Limitations & Future Work

  • The generation of the harm-benefit tree depends on the LLM's imagination, potentially omitting rare but severe consequences.
  • The 28-parameter aggregation is a linear multiplicative model, which insufficiently models non-linear interactions between effects.
  • It has only been validated on prompt classification tasks; expansion to response-level and agent behavior-level moderation remains to be explored.
  • Likelihood/severity labels are discrete; continuous representations might improve expressiveness.
  • Generation latency of the 8B model could be a bottleneck during large-scale deployment.
  • vs.
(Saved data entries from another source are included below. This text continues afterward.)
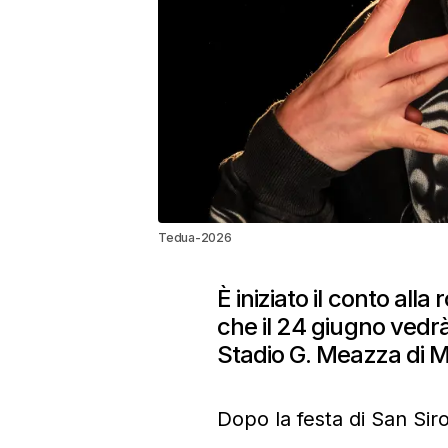
Tedua-2026
È iniziato il conto al
che il 24 giugno vedr
Stadio G. Meazza di M
Dopo la festa di San Siro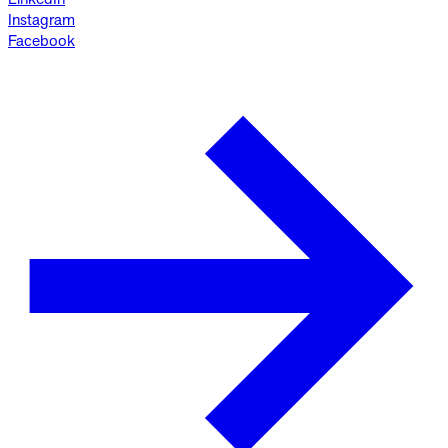
Instagram
Facebook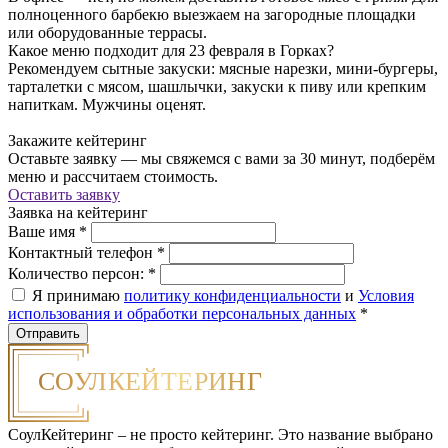
полноценного барбекю выезжаем на загородные площадки
или оборудованные террасы.
Какое меню подходит для 23 февраля в Горках?
Рекомендуем сытные закуски: мясные нарезки, мини-бургеры,
тарталетки с мясом, шашлычки, закуски к пиву или крепким
напиткам. Мужчины оценят.
Закажите кейтеринг
Оставьте заявку — мы свяжемся с вами за 30 минут, подберём
меню и рассчитаем стоимость.
Оставить заявку
Заявка на кейтеринг
Ваше имя
*
Контактный телефон
*
Количество персон:
*
Я принимаю
политику конфиденциальности
и
Условия
использования и обработки персональных данных
*
СоулКейтеринг – не просто кейтеринг. Это название выбрано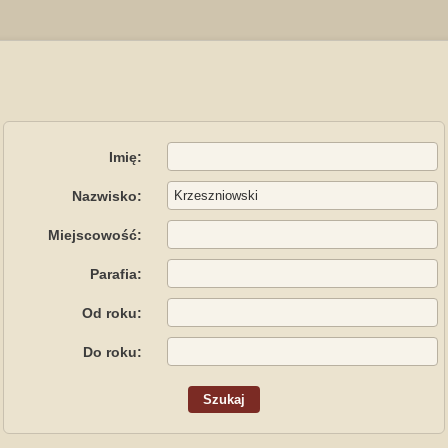
Imię:
Nazwisko:
Miejscowość:
Parafia:
Od roku:
Do roku: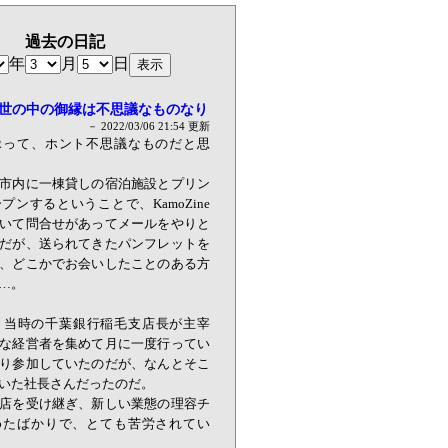
過去の日記
年
月
日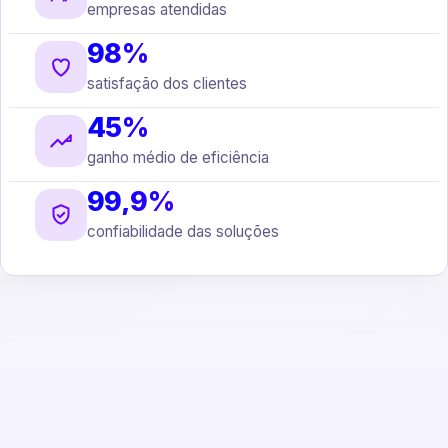
empresas atendidas
98%
satisfação dos clientes
45%
ganho médio de eficiência
99,9%
confiabilidade das soluções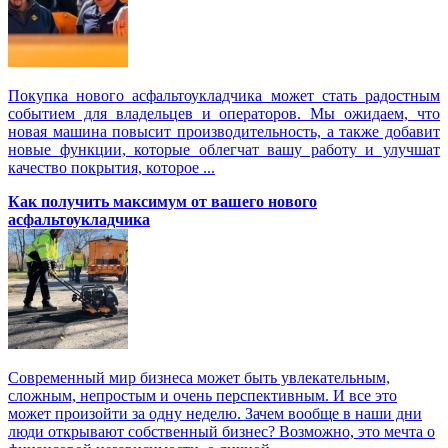
Покупка нового асфальтоукладчика может стать радостным
событием для владельцев и операторов. Мы ожидаем, что
новая машина повысит производительность, а также добавит
новые функции, которые облегчат вашу работу и улучшат
качество покрытия, которое ...
Как получить максимум от вашего нового
асфальтоукладчика
Современный мир бизнеса может быть увлекательным,
сложным, непростым и очень перспективным. И все это
может произойти за одну неделю. Зачем вообще в наши дни
люди открывают собственный бизнес? Возможно, это мечта о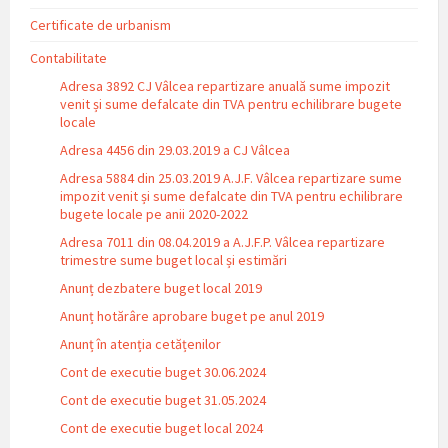
Certificate de urbanism
Contabilitate
Adresa 3892 CJ Vâlcea repartizare anuală sume impozit
venit și sume defalcate din TVA pentru echilibrare bugete
locale
Adresa 4456 din 29.03.2019 a CJ Vâlcea
Adresa 5884 din 25.03.2019 A.J.F. Vâlcea repartizare sume
impozit venit și sume defalcate din TVA pentru echilibrare
bugete locale pe anii 2020-2022
Adresa 7011 din 08.04.2019 a A.J.F.P. Vâlcea repartizare
trimestre sume buget local și estimări
Anunț dezbatere buget local 2019
Anunț hotărâre aprobare buget pe anul 2019
Anunț în atenția cetățenilor
Cont de executie buget 30.06.2024
Cont de executie buget 31.05.2024
Cont de executie buget local 2024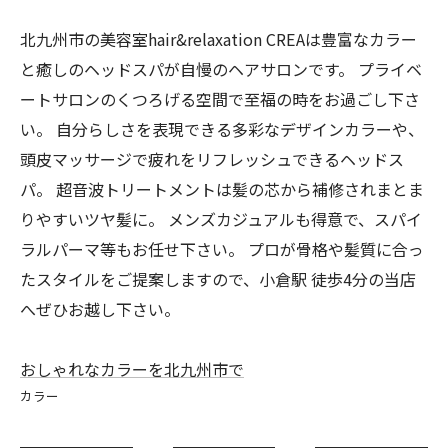
北九州市の美容室hair&relaxation CREAは豊富なカラー
と癒しのヘッドスパが自慢のヘアサロンです。 プライベ
ートサロンのくつろげる空間で至福の時をお過ごし下さ
い。 自分らしさを表現できる多彩なデザインカラーや、
頭皮マッサージで疲れをリフレッシュできるヘッドス
パ。 超音波トリートメントは髪の芯から補修されまとま
りやすいツヤ髪に。 メンズカジュアルも得意で、スパイ
ラルパーマ等もお任せ下さい。 プロが骨格や髪質に合っ
たスタイルをご提案しますので、小倉駅 徒歩4分の当店
へぜひお越し下さい。
おしゃれなカラーを北九州市で
カラー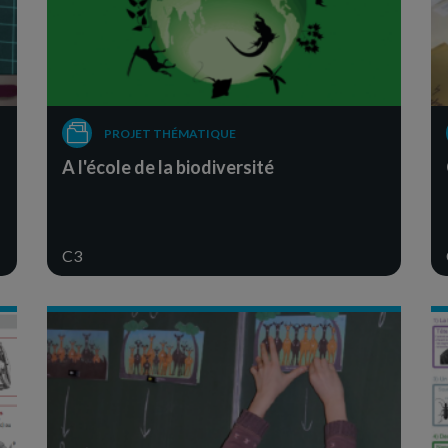
PROJET THÉMATIQUE
A l'école de la biodiversité
C3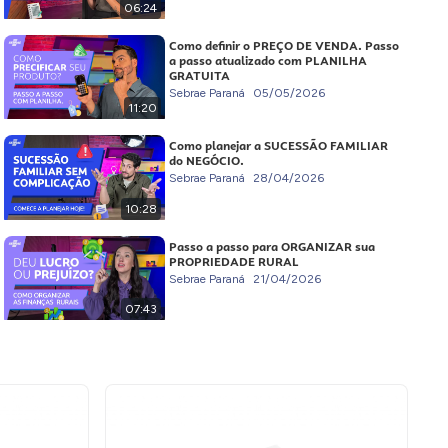
06:24
Como definir o PREÇO DE VENDA. Passo
a passo atualizado com PLANILHA
GRATUITA
Sebrae Paraná
05/05/2026
11:20
Como planejar a SUCESSÃO FAMILIAR
do NEGÓCIO.
Sebrae Paraná
28/04/2026
10:28
Passo a passo para ORGANIZAR sua
PROPRIEDADE RURAL
Sebrae Paraná
21/04/2026
07:43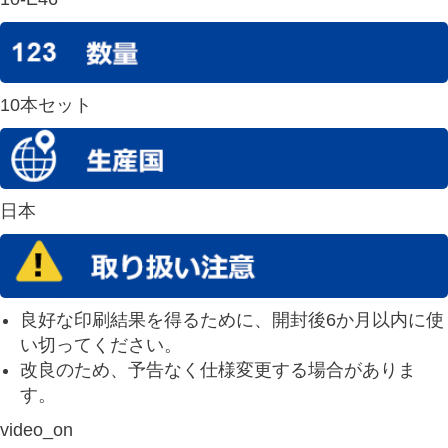
10本セット
日本
良好な印刷結果を得るために、開封後6か月以内に使
い切ってください。
改良のため、予告なく仕様変更する場合がありま
す。
video_on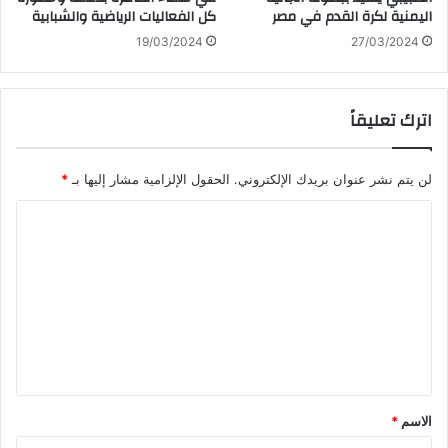
اليمنية لكرة القدم في مصر
كل الفعاليات الرياضية والشبابية
19/03/2024
27/03/2024
اترك تعليقاً
لن يتم نشر عنوان بريدك الإلكتروني.
الحقول الإلزامية مشار إليها بـ
*
ا
ل
ت
ع
ل
ي
ق
الاسم
*
*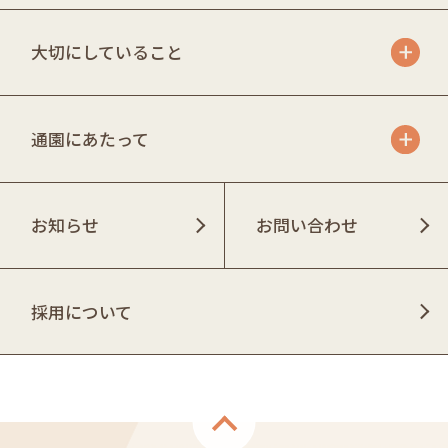
大切にしていること
通園にあたって
お知らせ
お問い合わせ
採用について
OpenAI Moderation API: An end-to-end black-box classifier with an F1 score of only 0.41, lacking interpretability.
  • vs. LlamaGuard: An LLM-based classifier that performs better but still relies on black-box decision-making.
  • vs. Safety Blueprint by Dalrymple et al.: SafetyAnalyst is the first practical system implementing the "World Model" concept.
  • vs. General CoT Safety Reasoning: Ours structures CoT into an aggregated feature tree rather than free-form text.

Rating

  • Novelty: ⭐⭐⭐⭐⭐ The framework design featuring a harm-benefit tree and interpretable aggregation is highly original.
  • Experimental Thoroughness: ⭐⭐⭐⭐⭐ Comprehensive coverage across 6 benchmarks with thorough multi-teacher ablation.
  • Writing Quality: ⭐⭐⭐⭐⭐ Interdisciplinary integration is natural, and the framework presentation is clear.
  • Value: ⭐⭐⭐⭐⭐ The first AI safety moderation system that simultaneously achieves interpretability, steerability, and high performance.